Rosalind Ross

Personal information
- Born: January 17, 1980 Milwaukee, Wisconsin, U.S.
- Died: September 15, 2010 (aged 30) Milwaukee, Wisconsin, U.S.
- Listed height: 5 ft 9 in (1.75 m)
- Listed weight: 160 lb (73 kg)

Career information
- High school: Bradley Tech (Milwaukee, Wisconsin)
- College: Northeastern Oklahoma A&M (1998–2000); Oklahoma (2000–2002);
- WNBA draft: 2002: 1st round, 16th overall pick
- Drafted by: Los Angeles Sparks
- Position: Guard
- Number: 33
- Stats at Basketball Reference

= Rosalind Ross =

American basketball player

Rosalind Chanette Ross (January 17, 1980 – September 15, 2010) was an American basketball player drafted by the Los Angeles Sparks of the WNBA. On September 15, 2010, she was shot and killed by her long time partner.

==Career==
Ross was a standout player at Milwaukee Technical High School. She then was a Junior College All-American for two years at Northeastern Oklahoma A&M College, then transferred to the University of Oklahoma. In 2002, despite being sidelined with knee surgery, the Los Angeles Sparks picked her in the First Round of the WNBA draft. Ross never played a game in the WNBA, and was released by the Sparks in May 2003.

==Honors==

===University of Oklahoma Sooners===
- All-Big 12 Tournament team, 2001

===Oklahoma statistics===

Source

| Year | Team | GP | Points | FG% | 3P% | FT% | RPG | APG | SPG | BPG | PPG |
|---|---|---|---|---|---|---|---|---|---|---|---|
| 2000–01 | Oklahoma | 34 | 287 | 43.7% | 39.7% | 75.0% | 3.1 | 1.8 | 1.2 | 0.1 | 8.4 |
| 2001–02 | Oklahoma | 36 | 416 | 39.9% | 36.2% | 82.1% | 5.3 | 2.2 | 1.7 | 0.3 | 11.6 |
| Career |  | 70 | 703 | 41.3% | 37.5% | 78.3% | 4.2 | 2.0 | 1.5 | 0.2 | 10.0 |

===Northeastern Oklahoma A&M Lady Norse===
- Two-time Junior College All-American, 1999, 2000
- Two-time Junior College All-Conference, 1999, 2000

==Personal life==
Ross majored in sociology. After basketball Ross worked as a security guard for Briggs & Stratton.

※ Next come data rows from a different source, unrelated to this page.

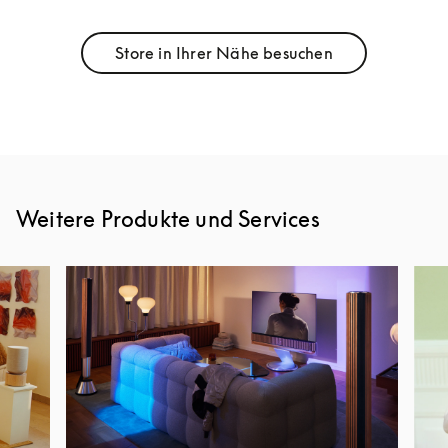
Store in Ihrer Nähe besuchen
Link Opens in New Tab
Weitere Produkte und Services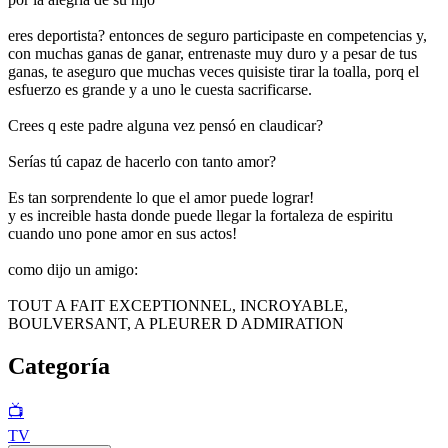
eres deportista? entonces de seguro participaste en competencias y,
con muchas ganas de ganar, entrenaste muy duro y a pesar de tus
ganas, te aseguro que muchas veces quisiste tirar la toalla, porq el
esfuerzo es grande y a uno le cuesta sacrificarse.
Crees q este padre alguna vez pensó en claudicar?
Serías tú capaz de hacerlo con tanto amor?
Es tan sorprendente lo que el amor puede lograr!
y es increible hasta donde puede llegar la fortaleza de espiritu
cuando uno pone amor en sus actos!
como dijo un amigo:
TOUT A FAIT EXCEPTIONNEL, INCROYABLE,
BOULVERSANT, A PLEURER D ADMIRATION
Categoría
📺
TV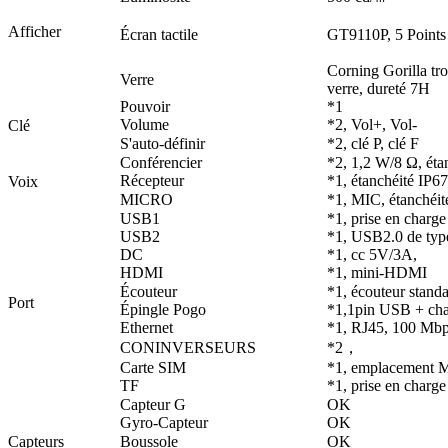
Afficher
Écran tactile
GT9110P, 5 Points t
Corning Gorilla tr
Verre
verre, dureté 7H
Pouvoir
*1
Volume
*2, Vol+, Vol-
Clé
S'auto-définir
*2, clé P, clé F
Conférencier
*2, 1,2 W/8 Ω, éta
Récepteur
*1, étanchéité IP67
Voix
MICRO
*1, MIC, étanchéit
USB1
*1, prise en char
USB2
*1, USB2.0 de typ
DC
*1, cc 5V/3A,
HDMI
*1, mini-HDMI
Écouteur
*1, écouteur stand
Port
Épingle Pogo
*1,1pin USB + ch
Ethernet
*1, RJ45, 100 Mb
CONINVERSEURS
*2，
Carte SIM
*1, emplacement M
TF
*1, prise en charg
Capteur G
OK
Gyro-Capteur
OK
Capteurs
Boussole
OK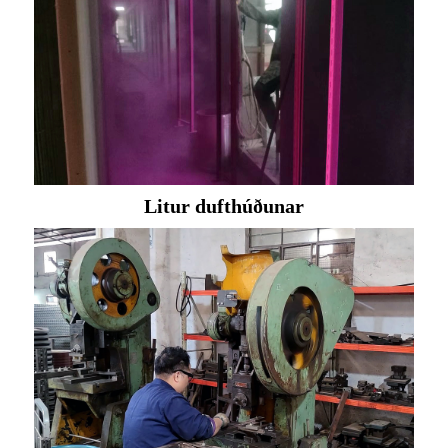
Litur dufthúðunar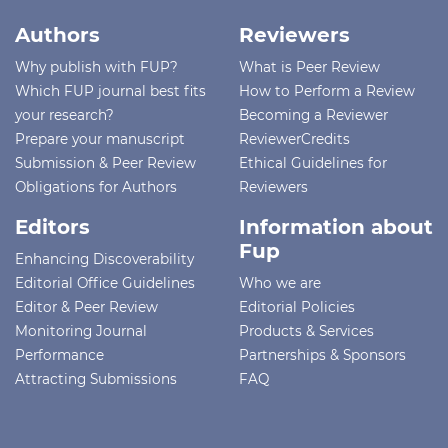
Authors
Reviewers
Why publish with FUP?
What is Peer Review
Which FUP journal best fits
How to Perform a Review
your research?
Becoming a Reviewer
Prepare your manuscript
ReviewerCredits
Submission & Peer Review
Ethical Guidelines for
Obligations for Authors
Reviewers
Editors
Information about
Fup
Enhancing Discoverability
Editorial Office Guidelines
Who we are
Editor & Peer Review
Editorial Policies
Monitoring Journal
Products & Services
Performance
Partnerships & Sponsors
Attracting Submissions
FAQ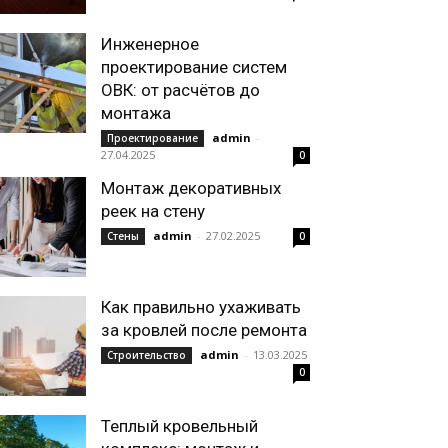
Инженерное
проектирование систем
ОВК: от расчётов до
монтажа
admin
-
Проектирование
27.04.2025
0
Монтаж декоративных
реек на стену
admin
-
27.02.2025
Стены
0
Как правильно ухаживать
за кровлей после ремонта
admin
-
13.03.2025
Строительство
0
Теплый кровельный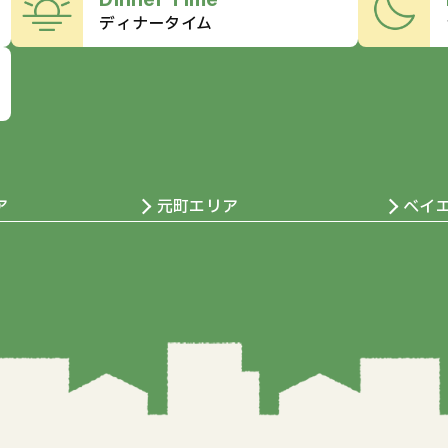
ディナータイム
ア
元町エリア
ベイ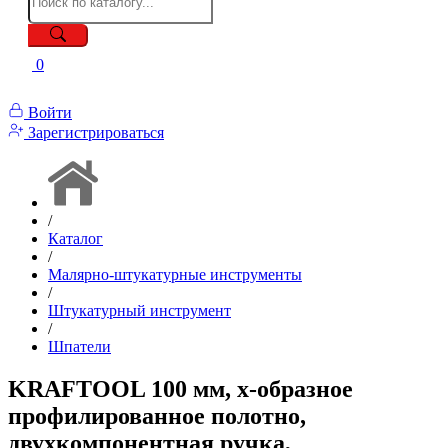
0
Войти
Зарегистрироваться
/
Каталог
/
Малярно-штукатурные инструменты
/
Штукатурный инструмент
/
Шпатели
KRAFTOOL 100 мм, х-образное
профилированное полотно,
двухкомпонентная ручка,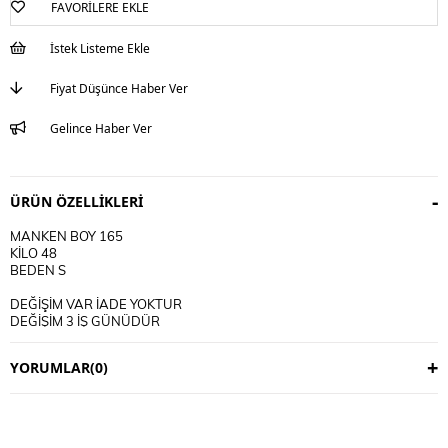
FAVORILERE EKLE
İstek Listeme Ekle
Fiyat Düşünce Haber Ver
Gelince Haber Ver
ÜRÜN ÖZELLIKLERI
MANKEN BOY 165
KİLO 48
BEDEN S
DEĞİŞİM VAR İADE YOKTUR
DEĞİŞİM 3 İŞ GÜNÜDÜR
KARGO ALICIYA AİTTİR
YORUMLAR
(0)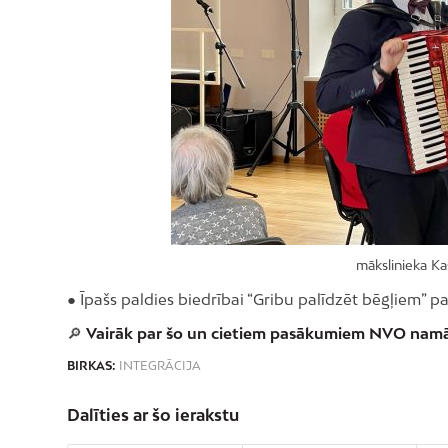
mākslinieka Ka
● Īpašs paldies biedrībai “Gribu palīdzēt bēgļiem” 
🔎
Vairāk par šo un cietiem pasākumiem NVO nam
BIRKAS:
INTEGRĀCIJA
Dalīties ar šo ierakstu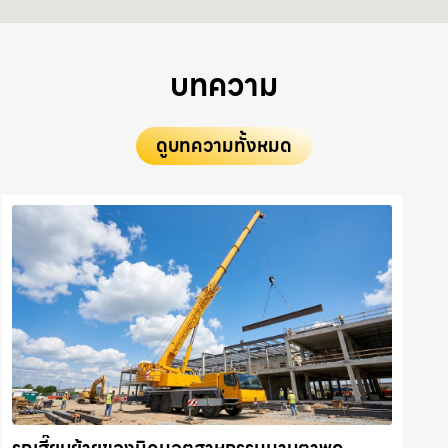
บทความ
ดูบทความทั้งหมด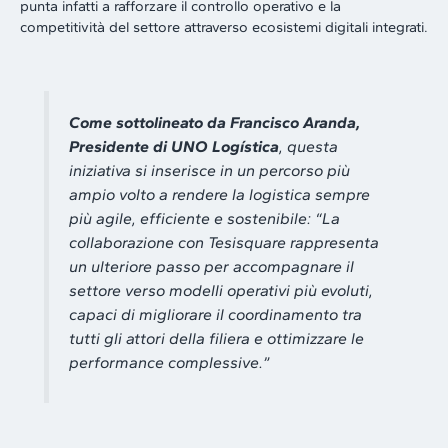
punta infatti a rafforzare il controllo operativo e la
competitività del settore attraverso ecosistemi digitali integrati.
Come sottolineato da Francisco Aranda,
Presidente di UNO Logística
, questa
iniziativa si inserisce in un percorso più
ampio volto a rendere la logistica sempre
più agile, efficiente e sostenibile: “
La
collaborazione con Tesisquare rappresenta
un ulteriore passo per accompagnare il
settore verso modelli operativi più evoluti,
capaci di migliorare il coordinamento tra
tutti gli attori della filiera e ottimizzare le
performance complessive.”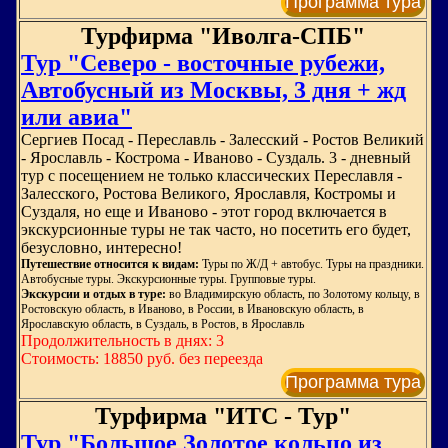
Программа тура
Турфирма "Иволга-СПБ"
Тур "Северо - восточные рубежи,
Автобусный из Москвы, 3 дня + жд
или авиа"
Сергиев Посад - Переславль - Залесский - Ростов Великий
- Ярославль - Кострома - Иваново - Суздаль. 3 - дневный
тур с посещением не только классических Переславля -
Залесского, Ростова Великого, Ярославля, Костромы и
Суздаля, но еще и Иваново - этот город включается в
экскурсионные туры не так часто, но посетить его будет,
безусловно, интересно!
Путешествие относится к видам:
Туры по Ж/Д + автобус. Туры на праздники.
Автобусные туры. Экскурсионные туры. Групповые туры.
Экскурсии и отдых в туре:
во Владимирскую область, по Золотому кольцу, в
Ростовскую область, в Иваново, в России, в Ивановскую область, в
Ярославскую область, в Суздаль, в Ростов, в Ярославль
Продолжительность в днях: 3
Стоимость: 18850 руб. без переезда
Программа тура
Турфирма "ИТС - Тур"
Тур "Большое Золотое кольцо из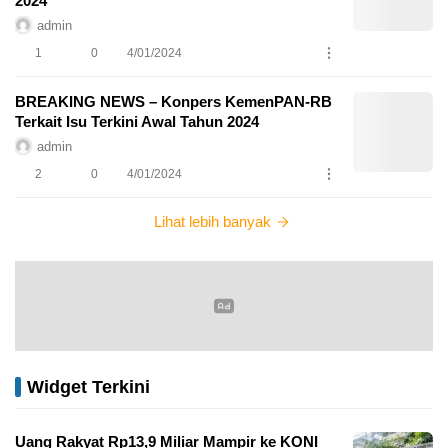
2024
admin
1
0
4/01/2024
BREAKING NEWS – Konpers KemenPAN-RB
Terkait Isu Terkini Awal Tahun 2024
admin
2
0
4/01/2024
Lihat lebih banyak
Widget Terkini
Uang Rakyat Rp13,9 Miliar Mampir ke KONI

In 2010, Ross was shot and killed on Milwaukee's North Side, while waiting in the drive-thru of a fast food restaurant, by Malika Willoughby, her female partner since they were teenagers. Ross had just informed Willoughby that she had accepted a job as a recruiter with the Oklahoma Sooners and would be leaving without her. Willoughby was sentenced to 13 years in prison in 2011.